### Exercise directions:
State how many lines of the records contain the string "trial", and give no other information.

### Extracted entries:
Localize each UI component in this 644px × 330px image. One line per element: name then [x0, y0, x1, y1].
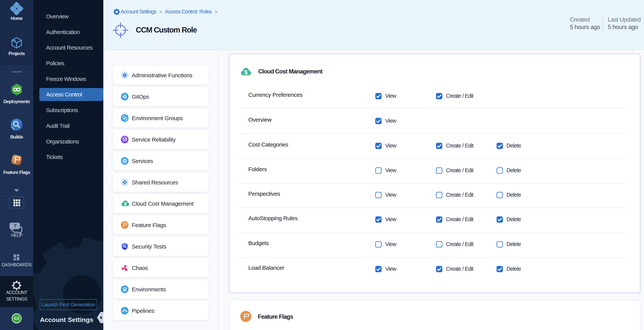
svg-text:$: $	[124, 201, 126, 206]
svg-text:$: $	[244, 69, 248, 76]
svg-text:?: ?	[14, 223, 16, 229]
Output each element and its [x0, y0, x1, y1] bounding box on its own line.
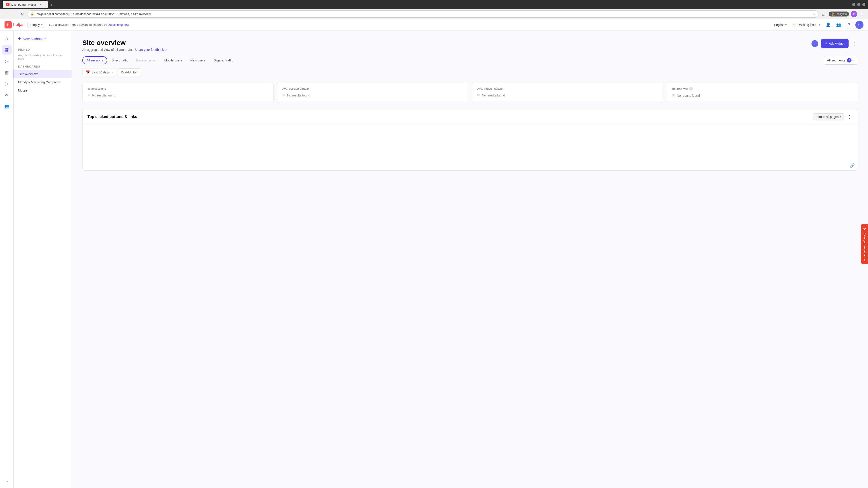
address-bar[interactable]: 🔒 insights.hotjar.com/sites/3814994/dash…	[27, 10, 819, 18]
section-actions: across all pages ▾ ⋮	[813, 113, 853, 120]
tab-new-users[interactable]: New users	[186, 57, 209, 64]
page-subtitle: An aggregated view of all your data. Sha…	[82, 48, 167, 52]
cast-icon[interactable]: ⬚	[820, 11, 827, 17]
bounce-rate-value: ✉ No results found	[672, 93, 853, 98]
no-results-icon-2: ✉	[282, 93, 285, 97]
main-area: ⌂ ▦ ◎ ▨ ▷ ✉ 👥 → + New dashboard Pinned A…	[0, 31, 868, 488]
pinned-section-title: Pinned	[13, 46, 72, 53]
active-tab[interactable]: H Dashboard - Hotjar ×	[3, 1, 48, 8]
trial-link[interactable]: subscribing now	[108, 23, 129, 26]
external-link-icon: ↗	[164, 48, 167, 52]
address-star-icon[interactable]: ☆	[812, 12, 815, 16]
dashboards-section-title: Dashboards	[13, 63, 72, 70]
tab-favicon: H	[6, 3, 9, 6]
add-widget-button[interactable]: + Add widget	[821, 39, 848, 48]
new-dashboard-button[interactable]: + New dashboard	[13, 33, 72, 44]
segments-count-badge: 8	[847, 58, 851, 63]
hotjar-wordmark: hotjar	[13, 22, 24, 27]
sidebar-expand-button[interactable]: →	[2, 477, 12, 485]
section-footer: 🔗	[83, 161, 858, 170]
add-filter-button[interactable]: ⧉ Add filter	[118, 68, 141, 76]
page-actions: + Add widget ⋮	[811, 39, 858, 48]
nav-item-moojie[interactable]: Moojie	[13, 86, 72, 94]
tab-organic-traffic[interactable]: Organic traffic	[210, 57, 237, 64]
language-selector[interactable]: English ▾	[772, 22, 788, 28]
refresh-button[interactable]: ↻	[19, 11, 25, 17]
filter-sub-row: 📅 Last 30 days ▾ ⧉ Add filter	[82, 68, 858, 76]
date-filter-label: Last 30 days	[92, 70, 110, 74]
sidebar-item-recordings[interactable]: ▷	[2, 78, 12, 89]
content-area: Site overview An aggregated view of all …	[72, 31, 868, 488]
tab-close-button[interactable]: ×	[39, 3, 42, 6]
page-more-button[interactable]: ⋮	[851, 40, 858, 47]
tracking-issue-button[interactable]: ⚠ Tracking issue ▾	[791, 22, 822, 28]
invite-user-button[interactable]: 👥	[835, 21, 843, 29]
sidebar-item-home[interactable]: ⌂	[2, 33, 12, 43]
close-button[interactable]	[862, 3, 865, 6]
help-button[interactable]: ?	[845, 21, 853, 29]
hotjar-logo-mark: H	[4, 21, 12, 29]
nav-item-moodjoy[interactable]: Moodjoy Marketing Campaign	[13, 78, 72, 86]
user-avatar[interactable]: U	[855, 21, 864, 29]
section-more-button[interactable]: ⋮	[846, 113, 853, 120]
page-title: Site overview	[82, 39, 167, 46]
browser-kebab-menu[interactable]: ⋮	[859, 11, 865, 17]
site-selector[interactable]: shopify ▾	[27, 22, 45, 28]
tab-direct-traffic[interactable]: Direct traffic	[107, 57, 132, 64]
rate-experience-sidebar[interactable]: ❤ Rate your experience	[861, 224, 868, 264]
total-sessions-no-results: No results found	[92, 94, 115, 97]
sidebar-item-feedback[interactable]: ✉	[2, 90, 12, 100]
section-title: Top clicked buttons & links	[88, 115, 137, 119]
incognito-label: Incognito	[836, 12, 847, 15]
share-feedback-link[interactable]: Share your feedback	[134, 48, 164, 52]
bounce-rate-label-row: Bounce rate i	[672, 87, 853, 91]
filter-tabs-row: All sessions Direct traffic Error occurr…	[82, 56, 858, 65]
section-dropdown-label: across all pages	[816, 115, 839, 119]
profile-icon[interactable]: P	[851, 11, 857, 17]
browser-chrome: H Dashboard - Hotjar × +	[0, 0, 868, 9]
site-dropdown-icon: ▾	[41, 23, 42, 26]
date-filter-button[interactable]: 📅 Last 30 days ▾	[82, 68, 116, 76]
back-button[interactable]: ←	[3, 11, 9, 17]
sidebar-item-insights[interactable]: ◎	[2, 56, 12, 66]
info-icon[interactable]: i	[689, 87, 693, 91]
calendar-icon: 📅	[86, 70, 90, 74]
avg-pages-session-no-results: No results found	[482, 94, 505, 97]
tab-all-sessions[interactable]: All sessions	[82, 56, 107, 64]
maximize-button[interactable]	[857, 3, 860, 6]
section-header: Top clicked buttons & links across all p…	[83, 109, 858, 125]
warning-icon: ⚠	[793, 23, 796, 27]
section-dropdown[interactable]: across all pages ▾	[813, 113, 844, 120]
tab-group: H Dashboard - Hotjar × +	[3, 1, 850, 8]
address-text[interactable]: insights.hotjar.com/sites/3814994/dashbo…	[36, 12, 811, 15]
forward-button[interactable]: →	[11, 11, 17, 17]
link-icon[interactable]: 🔗	[850, 163, 855, 168]
rate-experience-label: Rate your experience	[863, 233, 866, 261]
nav-item-site-overview[interactable]: Site overview	[13, 70, 72, 78]
sidebar-item-charts[interactable]: ▨	[2, 67, 12, 77]
total-sessions-value: ✉ No results found	[88, 93, 268, 97]
metrics-grid: Total sessions ✉ No results found Avg. s…	[82, 82, 858, 103]
top-clicked-section: Top clicked buttons & links across all p…	[82, 109, 858, 170]
sidebar-item-dashboard[interactable]: ▦	[2, 45, 12, 55]
minimize-button[interactable]	[852, 3, 855, 6]
new-tab-button[interactable]: +	[49, 2, 55, 8]
avg-pages-session-value: ✉ No results found	[477, 93, 658, 97]
segments-label: All segments	[827, 59, 845, 62]
bounce-rate-no-results: No results found	[677, 94, 700, 97]
segments-selector[interactable]: All segments 8 ▾	[824, 56, 858, 65]
metric-card-bounce-rate: Bounce rate i ✉ No results found	[667, 82, 858, 103]
sidebar-item-people[interactable]: 👥	[2, 101, 12, 111]
window-controls	[852, 3, 865, 6]
metric-card-total-sessions: Total sessions ✉ No results found	[82, 82, 274, 103]
app-layout: H hotjar shopify ▾ 11 trial days left · …	[0, 19, 868, 488]
pinned-subtitle: Any dashboards you pin will show here	[13, 53, 72, 63]
hotjar-logo[interactable]: H hotjar	[4, 21, 24, 29]
session-tabs-group: All sessions Direct traffic Error occurr…	[82, 56, 237, 64]
language-label: English	[774, 23, 784, 27]
add-user-icon-button[interactable]: 👤	[824, 21, 832, 29]
top-nav: H hotjar shopify ▾ 11 trial days left · …	[0, 19, 868, 31]
no-results-icon-1: ✉	[88, 93, 90, 97]
tab-mobile-users[interactable]: Mobile users	[160, 57, 186, 64]
new-dashboard-label: New dashboard	[23, 37, 46, 41]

### Final answer:
3